# Pictures after a year using Sony cameras



## jar546 (Jan 20, 2018)

I think for many of you, taking photos on jobsites can be helpful.  About a year ago I switched from using Nikon cameras exclusively to the Sony brand.  I have been very happy with the results so far.  Here is a video I made with some music to help you enjoy (hopefully) the pictures.

This is best watched on a big screen:


----------



## ICE (Jan 20, 2018)

It takes a special talent to create this.  You definitely have that.  And a way cool workplace these days.  And your coworkers...


----------



## mark handler (Jan 20, 2018)

Oh, The life of Jeff


----------



## chris kennedy (Jan 20, 2018)

jar546 said:


> I think for many of you, taking photos on jobsites can be helpful.



Job site pics???

That was mad cool Jeff, like how you snuk a self portrait in there.


----------



## chris kennedy (Jan 20, 2018)

Have you toyed with the idea of drone photography?


----------



## cda (Jan 20, 2018)

Have not tried Sony,,

Partial to Nikon. Still trying to learn that camera


----------



## cda (Jan 20, 2018)

chris kennedy said:


> Have you toyed with the idea of drone photography?

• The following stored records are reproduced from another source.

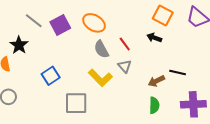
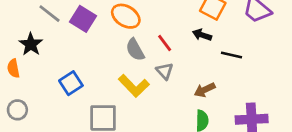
purple square: (60, 25) -> (83, 19), turned -30
black line: (178, 73) -> (231, 55), moved

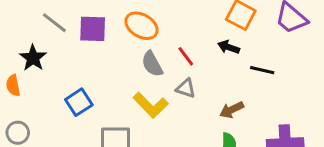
purple square: (83, 19) -> (93, 29), turned -30
gray triangle: (165, 71) -> (186, 88), turned -30

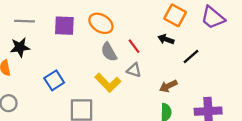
gray line: (54, 23) -> (24, 21), moved, turned -36
black star: (33, 58) -> (20, 47), turned 30
black line: (262, 70) -> (191, 56), turned -54

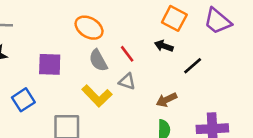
purple square: (64, 26) -> (50, 64), moved
blue square: (54, 80) -> (23, 100), moved

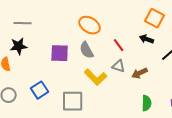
gray semicircle: (98, 60) -> (87, 50), moved
blue square: (23, 100) -> (40, 90), moved
brown arrow: (166, 100) -> (140, 73), moved

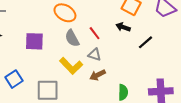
gray semicircle: (87, 50) -> (72, 38), moved
brown arrow: (140, 73) -> (98, 75), moved

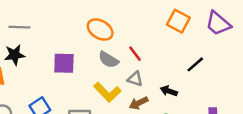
black arrow: (123, 27) -> (169, 91), moved
gray semicircle: (72, 38) -> (109, 60), turned -30

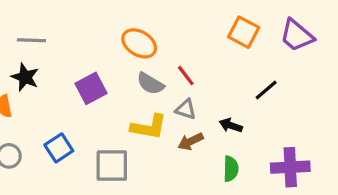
black star: (15, 55) -> (25, 77), turned 30
purple square: (64, 63) -> (91, 88), turned -30
yellow L-shape: (107, 92) -> (149, 127), turned -36

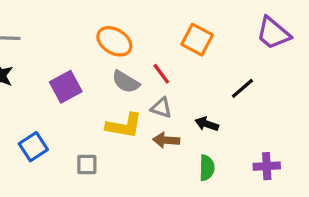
orange square: (244, 32) -> (197, 40), moved
brown arrow: (191, 141) -> (166, 140), turned 30
gray square: (112, 166) -> (87, 165), size x0.6
purple cross: (290, 167) -> (267, 166), size x0.7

https://www.thebuildingcodeforum.com/forum/threads/aerial-drone-footage.19051/


----------



## jar546 (Jan 20, 2018)

chris kennedy said:


> Have you toyed with the idea of drone photography?

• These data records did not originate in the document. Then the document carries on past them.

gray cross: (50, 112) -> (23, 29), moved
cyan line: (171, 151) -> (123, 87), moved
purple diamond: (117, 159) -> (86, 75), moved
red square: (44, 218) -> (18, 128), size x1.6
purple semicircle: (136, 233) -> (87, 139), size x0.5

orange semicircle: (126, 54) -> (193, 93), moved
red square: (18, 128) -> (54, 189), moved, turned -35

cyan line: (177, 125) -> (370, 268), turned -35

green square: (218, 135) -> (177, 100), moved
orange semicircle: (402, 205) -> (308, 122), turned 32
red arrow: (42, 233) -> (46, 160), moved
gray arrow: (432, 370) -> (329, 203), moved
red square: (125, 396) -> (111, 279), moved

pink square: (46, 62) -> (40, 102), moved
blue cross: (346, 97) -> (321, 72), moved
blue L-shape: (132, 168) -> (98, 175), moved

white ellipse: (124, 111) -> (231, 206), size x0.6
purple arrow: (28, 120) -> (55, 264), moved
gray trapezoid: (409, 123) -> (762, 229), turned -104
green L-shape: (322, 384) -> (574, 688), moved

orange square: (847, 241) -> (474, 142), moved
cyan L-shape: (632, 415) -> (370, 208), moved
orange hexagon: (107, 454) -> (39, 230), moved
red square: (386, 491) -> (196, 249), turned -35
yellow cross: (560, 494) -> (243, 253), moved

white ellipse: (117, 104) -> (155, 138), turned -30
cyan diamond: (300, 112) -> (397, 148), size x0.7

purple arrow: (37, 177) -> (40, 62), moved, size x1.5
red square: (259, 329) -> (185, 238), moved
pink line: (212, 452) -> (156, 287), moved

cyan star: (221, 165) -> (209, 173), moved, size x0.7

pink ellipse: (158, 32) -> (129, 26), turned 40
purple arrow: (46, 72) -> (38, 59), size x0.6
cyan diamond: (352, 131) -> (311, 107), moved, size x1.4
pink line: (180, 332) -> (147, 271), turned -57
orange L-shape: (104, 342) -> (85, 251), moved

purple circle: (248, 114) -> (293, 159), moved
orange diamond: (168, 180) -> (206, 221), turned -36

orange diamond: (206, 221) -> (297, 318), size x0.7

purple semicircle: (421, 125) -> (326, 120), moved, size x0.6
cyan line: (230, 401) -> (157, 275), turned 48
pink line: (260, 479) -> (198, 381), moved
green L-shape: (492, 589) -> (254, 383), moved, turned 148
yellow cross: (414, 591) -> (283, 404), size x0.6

I already to and have my FAA license.  I have already done work for the Discovery Channel and PBS and more.


----------



## jar546 (Jan 20, 2018)

cda said:


> Have not tried Sony,,
> 
> Partial to Nikon. Still trying to learn that camera


Nikon is a fantastic brand for still photography.


----------



## ICE (Jan 21, 2018)

I have an interest in using a drone for inspections.  It would be helpful for solar inspections where a tile roof is involved.  I don't walk on tile roofs and some roofs are just too scary.  I doubt that the AHJ that I work for would sanction drones....but I could use one until I was told not to.  

If you don't mind, In would like to know what make and model you settled on.  One thing that I haven't found is a drone camera with a zoom lens that isn't out of my price range.  The technology improves rapidly.  I saw one at Best Buy that has sonar on each corner to avoid obstacles.


----------



## jar546 (Jan 21, 2018)

I have 3 drones for my business.  A DJI Mavic Pro, DJI Phantom 4 and a DJI Inspire 2 with the X5S camera system plus an additional 45mm lens.  All used for different purposes.  I have done insurance roof inspections with the Phantom 4 but the Inspire 2 would work much better.  It is just way, way, way too expensive.


----------



## ICE (Jan 21, 2018)

How has the learning curve been....crashes, etc.  I read that DJI offers an extra cost warrenty that covers crashes...even if it is the fault of the operator.  It didn't say how much it cost.

By the way, I don't have an Amazon link here at your forum.


----------



## SilasKern (Jan 22, 2018)

Great video, man! Clear and crisp.


----------



## jar546 (Jan 22, 2018)

ICE said:


> How has the learning curve been....crashes, etc.  I read that DJI offers an extra cost warrenty that covers crashes...even if it is the fault of the operator.  It didn't say how much it cost.
> 
> By the way, I don't have an Amazon link here at your forum.


I don't know what to tell you or do about the Amazon link.   It is on a few pages in 2 places and why you are not seeing it, I have no idea.  I wish you were.


----------



## jpranch (Jan 22, 2018)

Hey Jeff, come up here with some of your beautiful models when its 30 below zero! Btw, boiling water tossed into the air at -30 could be a cool (no pun intended) effect in a picture?


----------



## ICE (Jan 22, 2018)

jar546 said:


> I have 3 drones for my business.  A DJI Mavic Pro, DJI Phantom 4 and a DJI Inspire 2 with the X5S camera system plus an additional 45mm lens.  All used for different purposes.  I have done insurance roof inspections with the Phantom 4 but the Inspire 2 would work much better.  It is just way, way, way too expensive.


The link is there when I am using my ipad but not there on a macbook pro.


----------



## jar546 (Jan 22, 2018)

ICE said:


> The link is there when I am using my ipad but not there on a macbook pro.



Not sure why.  I see it on my mac.  I use Chrome, however.


----------



## north star (Jan 23, 2018)

*@ ~ @*

ICE,

There is another golden opportunity calling for you.
Imagine, ..."Drone Inspections R Us".......The ICE Man
fly-eth, ...errrr hover-eth, ...errrr record-eth......You get
the message !

*@ ~ @*


----------



## SilasKern (Jan 29, 2018)

north star said:


> *@ ~ @*
> 
> ICE,
> 
> ...



Creativity at its finest.


----------



## cda (Mar 1, 2018)

MORE pictures !!!!

Please


----------



## tmurray (Mar 1, 2018)

What kind of Nikon were you using and what kind of Sony are you currently using? I have a Nikon D3s and love the photos I get with it.


----------



## jar546 (Mar 1, 2018)

The D3 is a very, very good camera.  I was using the D800 with a much larger sensor.  The D3 is excellent for sports and all around.  It was the flagship at one time.


----------



## tmurray (Mar 2, 2018)

My wife does photography and graphic design, so I get her hand me downs.


----------